**AIM OF THE EXERCISE:**
Report all lines of the data below that hold the word "text".

RECORDS FOR THE EXERCISE below:

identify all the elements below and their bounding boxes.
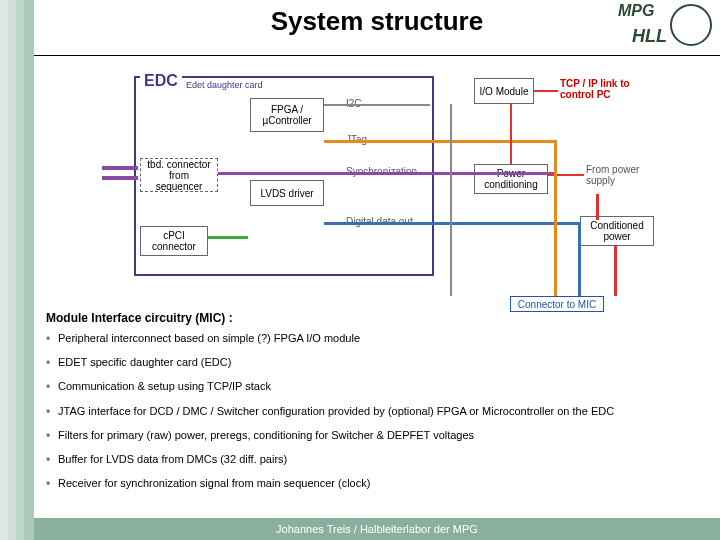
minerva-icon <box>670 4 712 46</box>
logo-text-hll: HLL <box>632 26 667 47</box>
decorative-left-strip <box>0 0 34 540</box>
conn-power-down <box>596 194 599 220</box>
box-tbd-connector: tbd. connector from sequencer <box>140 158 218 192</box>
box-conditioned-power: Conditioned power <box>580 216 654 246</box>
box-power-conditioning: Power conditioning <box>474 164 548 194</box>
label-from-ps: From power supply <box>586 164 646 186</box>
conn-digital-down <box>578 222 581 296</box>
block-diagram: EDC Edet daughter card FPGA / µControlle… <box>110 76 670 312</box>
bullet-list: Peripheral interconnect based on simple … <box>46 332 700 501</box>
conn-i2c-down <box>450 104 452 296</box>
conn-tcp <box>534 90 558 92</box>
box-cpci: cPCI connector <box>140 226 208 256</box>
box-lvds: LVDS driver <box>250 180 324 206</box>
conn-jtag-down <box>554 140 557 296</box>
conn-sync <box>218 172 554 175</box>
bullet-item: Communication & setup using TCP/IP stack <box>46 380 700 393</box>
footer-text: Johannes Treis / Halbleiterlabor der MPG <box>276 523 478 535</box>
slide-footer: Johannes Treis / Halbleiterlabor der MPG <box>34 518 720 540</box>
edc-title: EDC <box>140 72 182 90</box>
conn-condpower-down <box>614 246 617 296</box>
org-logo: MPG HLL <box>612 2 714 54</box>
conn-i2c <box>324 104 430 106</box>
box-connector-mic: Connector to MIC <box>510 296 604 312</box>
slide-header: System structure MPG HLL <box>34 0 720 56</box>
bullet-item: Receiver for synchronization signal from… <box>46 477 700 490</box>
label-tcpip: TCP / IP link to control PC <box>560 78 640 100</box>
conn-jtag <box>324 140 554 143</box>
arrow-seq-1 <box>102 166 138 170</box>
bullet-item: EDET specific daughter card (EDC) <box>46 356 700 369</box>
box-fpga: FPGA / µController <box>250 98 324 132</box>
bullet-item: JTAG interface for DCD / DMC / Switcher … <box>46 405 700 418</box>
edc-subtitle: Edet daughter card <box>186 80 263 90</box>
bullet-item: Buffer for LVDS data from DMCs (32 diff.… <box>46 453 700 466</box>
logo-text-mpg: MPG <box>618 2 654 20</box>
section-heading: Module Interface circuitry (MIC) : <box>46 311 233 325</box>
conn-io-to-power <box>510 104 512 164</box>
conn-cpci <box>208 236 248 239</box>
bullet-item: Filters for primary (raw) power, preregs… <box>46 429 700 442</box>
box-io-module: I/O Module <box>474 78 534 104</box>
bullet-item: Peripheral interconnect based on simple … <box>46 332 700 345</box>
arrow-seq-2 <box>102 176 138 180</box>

End of RECORDS FOR THE EXERCISE.

**RESULT BELOW:**
logo-text-hll: HLL <box>632 26 667 47</box>
footer-text: Johannes Treis / Halbleiterlabor der MPG <box>276 523 478 535</box>
logo-text-mpg: MPG <box>618 2 654 20</box>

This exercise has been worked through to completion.